(DATA SUPPLIED)
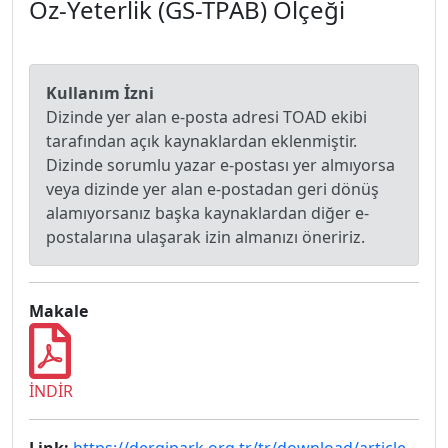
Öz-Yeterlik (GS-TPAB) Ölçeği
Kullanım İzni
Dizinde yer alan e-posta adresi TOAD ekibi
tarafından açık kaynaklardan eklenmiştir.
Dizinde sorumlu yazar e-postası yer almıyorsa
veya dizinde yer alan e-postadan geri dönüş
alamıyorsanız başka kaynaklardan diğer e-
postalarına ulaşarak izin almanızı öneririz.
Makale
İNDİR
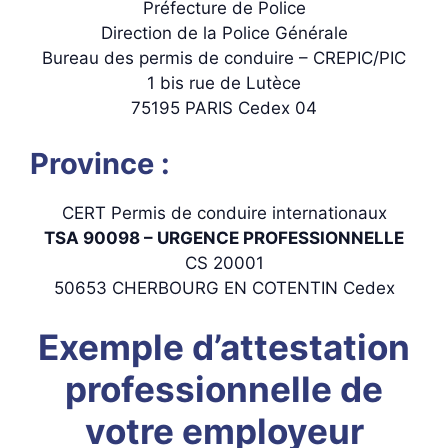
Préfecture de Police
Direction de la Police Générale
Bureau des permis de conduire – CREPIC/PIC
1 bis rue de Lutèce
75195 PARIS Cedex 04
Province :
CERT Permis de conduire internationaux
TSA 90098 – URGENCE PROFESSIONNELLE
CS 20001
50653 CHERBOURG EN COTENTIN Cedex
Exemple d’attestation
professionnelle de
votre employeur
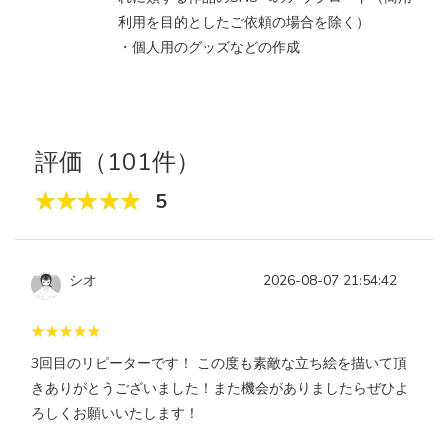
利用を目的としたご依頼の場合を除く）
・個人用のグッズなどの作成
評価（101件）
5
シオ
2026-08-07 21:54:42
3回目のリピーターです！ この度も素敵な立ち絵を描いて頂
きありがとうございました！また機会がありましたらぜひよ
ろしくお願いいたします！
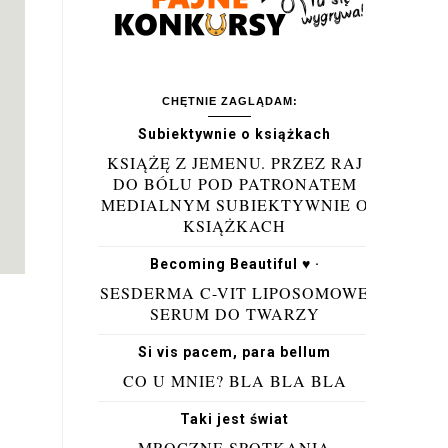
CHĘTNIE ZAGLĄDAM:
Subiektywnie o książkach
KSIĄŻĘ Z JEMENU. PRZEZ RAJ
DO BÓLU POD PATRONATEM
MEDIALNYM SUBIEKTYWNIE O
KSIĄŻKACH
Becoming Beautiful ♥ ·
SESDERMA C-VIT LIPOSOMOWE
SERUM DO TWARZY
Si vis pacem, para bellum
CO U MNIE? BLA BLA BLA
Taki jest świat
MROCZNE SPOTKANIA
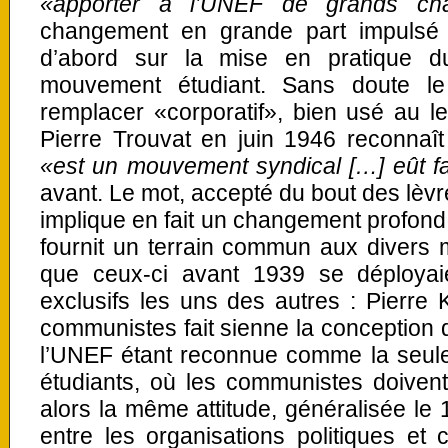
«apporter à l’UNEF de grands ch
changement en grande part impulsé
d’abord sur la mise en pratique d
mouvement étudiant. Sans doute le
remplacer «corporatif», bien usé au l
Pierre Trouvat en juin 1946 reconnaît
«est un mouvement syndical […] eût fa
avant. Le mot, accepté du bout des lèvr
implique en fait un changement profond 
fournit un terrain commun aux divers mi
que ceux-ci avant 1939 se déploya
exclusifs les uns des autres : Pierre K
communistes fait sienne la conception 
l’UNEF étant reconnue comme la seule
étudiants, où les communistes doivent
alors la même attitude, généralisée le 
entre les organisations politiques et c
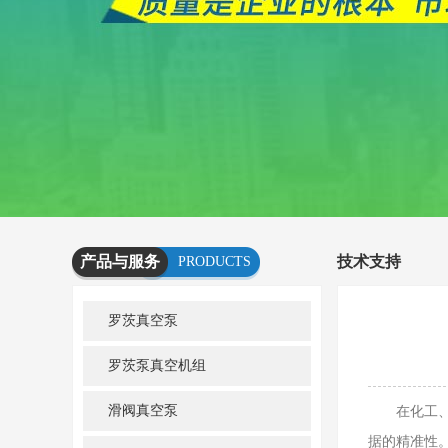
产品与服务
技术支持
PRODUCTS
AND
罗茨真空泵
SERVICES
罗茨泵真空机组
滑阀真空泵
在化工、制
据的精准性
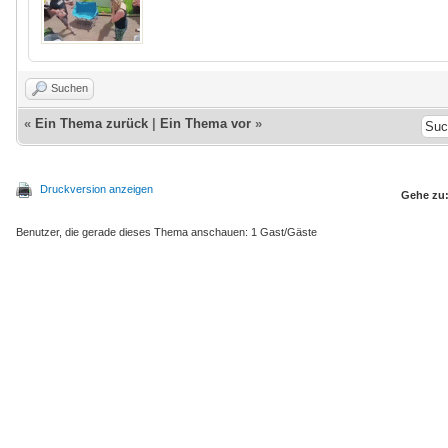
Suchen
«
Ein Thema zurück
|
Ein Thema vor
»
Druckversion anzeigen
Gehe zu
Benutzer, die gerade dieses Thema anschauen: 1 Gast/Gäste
(End DATA SUPPLIED)
- **ASSIGNED TASK**: Copy each line above where the string "Pierre" occurs.

- **EXERCISE RESPONSE**:
Pierre Trouvat en juin 1946 reconnaît
exclusifs les uns des autres : Pierre K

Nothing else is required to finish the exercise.